March 19th - Solemnity of St Joseph

St Joseph

  • Feast: March 19th
  • Life: Unknown (died before Jesus' public ministry)
  • Patron: The Universal Church, Workers, Happy Death
  • Associations: Lily, Tools, Holy Family



On the Feast of St. Joseph the readings the Church provides us with are readings of royalty. It seems strange to hear readings about royalty when we reflect on the life of St. Joseph because it almost seems as if he lived life to the opposite effect. We know that he was a simple man. He was a carpenter. What we often fail to realize is that out of all of history, God chose this man to be His foster father. While this man did not have riches, what he did have was worth so much more.

We hear from the Annunciation story to Joseph that even before the Angel appeared to him, he knew that Mary was pregnant. He knew that he wasn't the father, so it says that "because he was a just man..." In all of scriptures, you do not hear many people called "just." He was also obedient to the message of the Angel. Not only would He become the foster father of God, but he would also need to be the protector and first teacher.

We hear that Joseph's family line could be traced back to King David. David was the most well-known of all of the Biblical kings. While he had some problems, he is known as being a rather benevolent king. Unfortunately for our story, many others during the time of St. Joseph could also point their lineage back to David. Joseph wasn't sitting on a throne. Perhaps the closest he ever got to a throne was by making one as a carpenter. Because we know the end of the story, we also know that Jesus was not a king in the traditional sense either.

The royalty we know about during Joseph's time was not something Joseph wanted to emulate. The first king we hear about is King Herod. Like most royalty at the time, he was afraid of losing his power. Because of this, he does the unimaginable and has all of the young first born sons in the town of Bethlehem killed. It was predestined that the Christ should be born there. The other big ruler we hear about early in the Gospels is Caesar. Israel was under Roman occupation, so it was natural that Caesar would be mentioned at some point. We also know that Caesar was someone who always looked behind his back. While he spent a lot of time looking how to expand his empire, he was also always looking behind his back for a usurper. He was afraid of losing his power. To him, the only thing that mattered was power.

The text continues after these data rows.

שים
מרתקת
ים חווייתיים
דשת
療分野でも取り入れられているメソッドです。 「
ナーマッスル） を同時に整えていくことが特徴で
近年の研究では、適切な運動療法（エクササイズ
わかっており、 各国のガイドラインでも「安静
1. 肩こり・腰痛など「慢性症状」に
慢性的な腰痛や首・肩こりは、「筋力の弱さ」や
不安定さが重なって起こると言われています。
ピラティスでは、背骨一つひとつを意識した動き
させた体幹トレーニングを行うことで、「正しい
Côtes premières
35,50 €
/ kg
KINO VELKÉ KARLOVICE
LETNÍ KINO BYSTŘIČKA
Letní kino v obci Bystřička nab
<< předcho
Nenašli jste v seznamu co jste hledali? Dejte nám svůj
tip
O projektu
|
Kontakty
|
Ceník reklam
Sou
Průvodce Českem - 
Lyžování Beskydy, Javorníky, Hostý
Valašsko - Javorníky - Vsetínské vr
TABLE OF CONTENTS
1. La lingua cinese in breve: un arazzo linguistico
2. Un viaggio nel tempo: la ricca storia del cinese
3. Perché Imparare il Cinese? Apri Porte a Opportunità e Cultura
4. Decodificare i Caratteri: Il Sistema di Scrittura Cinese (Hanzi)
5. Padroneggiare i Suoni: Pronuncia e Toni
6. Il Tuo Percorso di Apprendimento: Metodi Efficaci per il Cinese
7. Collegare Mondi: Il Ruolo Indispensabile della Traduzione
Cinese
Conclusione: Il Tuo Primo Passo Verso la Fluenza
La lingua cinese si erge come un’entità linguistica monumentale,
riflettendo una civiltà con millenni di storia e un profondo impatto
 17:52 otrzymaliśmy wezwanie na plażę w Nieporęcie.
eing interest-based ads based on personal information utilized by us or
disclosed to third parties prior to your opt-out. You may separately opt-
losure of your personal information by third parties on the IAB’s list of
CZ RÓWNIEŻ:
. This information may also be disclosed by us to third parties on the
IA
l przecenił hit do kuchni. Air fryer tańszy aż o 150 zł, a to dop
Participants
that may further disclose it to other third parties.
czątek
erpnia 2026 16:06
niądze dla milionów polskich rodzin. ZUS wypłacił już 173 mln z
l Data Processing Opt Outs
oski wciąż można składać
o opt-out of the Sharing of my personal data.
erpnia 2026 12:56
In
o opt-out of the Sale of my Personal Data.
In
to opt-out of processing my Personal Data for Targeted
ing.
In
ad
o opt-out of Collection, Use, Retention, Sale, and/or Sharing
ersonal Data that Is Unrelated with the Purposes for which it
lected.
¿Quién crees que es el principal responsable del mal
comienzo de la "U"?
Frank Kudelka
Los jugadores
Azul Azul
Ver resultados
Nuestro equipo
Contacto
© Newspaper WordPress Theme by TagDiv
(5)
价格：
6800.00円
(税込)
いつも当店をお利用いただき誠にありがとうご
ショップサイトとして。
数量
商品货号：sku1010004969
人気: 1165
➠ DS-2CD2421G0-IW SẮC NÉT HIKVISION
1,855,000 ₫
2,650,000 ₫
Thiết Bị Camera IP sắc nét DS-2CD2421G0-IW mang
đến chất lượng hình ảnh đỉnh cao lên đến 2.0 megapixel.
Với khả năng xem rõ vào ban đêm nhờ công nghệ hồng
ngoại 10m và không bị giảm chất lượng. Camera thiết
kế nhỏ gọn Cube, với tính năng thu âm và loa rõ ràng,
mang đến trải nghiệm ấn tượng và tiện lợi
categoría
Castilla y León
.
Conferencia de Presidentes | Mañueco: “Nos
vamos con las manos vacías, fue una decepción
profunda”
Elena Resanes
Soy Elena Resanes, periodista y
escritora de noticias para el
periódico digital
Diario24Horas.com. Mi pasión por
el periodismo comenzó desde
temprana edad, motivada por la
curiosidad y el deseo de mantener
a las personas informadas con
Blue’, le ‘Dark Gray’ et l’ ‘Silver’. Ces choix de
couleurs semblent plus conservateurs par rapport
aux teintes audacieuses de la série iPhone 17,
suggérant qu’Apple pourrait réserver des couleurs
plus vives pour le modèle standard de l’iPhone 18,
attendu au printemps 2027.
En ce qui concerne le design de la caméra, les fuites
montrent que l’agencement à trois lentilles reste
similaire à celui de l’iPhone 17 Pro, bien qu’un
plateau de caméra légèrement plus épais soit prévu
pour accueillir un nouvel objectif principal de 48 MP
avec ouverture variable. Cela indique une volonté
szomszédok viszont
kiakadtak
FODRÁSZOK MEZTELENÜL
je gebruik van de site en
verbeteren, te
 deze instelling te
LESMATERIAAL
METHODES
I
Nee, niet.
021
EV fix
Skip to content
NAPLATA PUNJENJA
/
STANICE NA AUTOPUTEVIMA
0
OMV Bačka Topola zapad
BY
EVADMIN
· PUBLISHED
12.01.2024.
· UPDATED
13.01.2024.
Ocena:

If God wanted to be born into royalty, he would be been the son of Caesar or Herod, but he was not. He was the son of Joseph. Joseph was the first teacher of the faith. He was a righteous Jew who taught Jesus the precepts of the Jewish faith. They observed the feast days as well as the Sabbath customs. Joseph taught Jesus what it means to live a virtuous life. We hear that Joseph is a protector, a just man, a compassionate man, a patient man, and an honest man. These traits were passed down to Jesus for sure as he taught Jesus the tools of his trade and how to be a man. While Caesar and Herod may have had power, very few actually loved them unconditionally. Joseph taught Jesus the meaning of loving unconditionally, and in return, others would love Him unconditionally. While many of the words and actions of Jesus were inspired by the Holy Spirit, we also need to realize that many of them must have come from His first teacher, St. Joseph.

On this feast of St Joseph, may we ask the first teacher of Jesus to inspire us through the words and actions of his foster Son. May we too be inspired to imitate the heroic virtues of St. Joseph.